Elamin Elhaseen, Masclee Ad, Troost Freddy, Dekker Jan, Jonkers Daisy
Top Institute Food and Nutrition (TIFN) , Wageningen, the Netherlands; Division of Gastroenterology and Hepatology , Department of Internal Medicine, Maastricht University Medical Center, Maastricht, the Netherlands; School for Nutrition, Toxicology and Metabolism , Maastricht University Medical Center, Maastricht, the Netherlands.
Alcohol Clin Exp Res. 2014 Feb;38(2):344-53. doi: 10.1111/acer.12234. Epub 2013 Aug 19.
Acetaldehyde (AcH) is mutagenic and can reach high concentrations in colonic lumen after ethanol consumption and is associated with intestinal barrier dysfunction and an increased risk of progressive cancers, including colorectal carcinoma.
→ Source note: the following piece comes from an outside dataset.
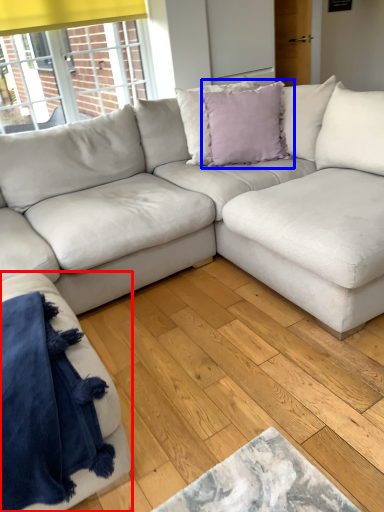 Question: Which object appears closest to the camera in this image, studio couch (highlighted by a red box) or pillow (highlighted by a blue box)?

Choices:
 (A) studio couch
 (B) pillow

Answer: (A)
Snail, the transcription factor of epithelial-mesenchymal transition, is known to down-regulate expression of tight junction (TJ) and adherens junction (AJ) proteins, resulting in loss of epithelial integrity, cancer progression, and metastases. As AcH is mutagenic, the role of Snail in the AcH-induced disruption of intestinal epithelial TJs deserves further investigation. Our aim was to investigate the role of oxidative stress and Snail activation in AcH-induced barrier disruption in Caco-2 monolayers.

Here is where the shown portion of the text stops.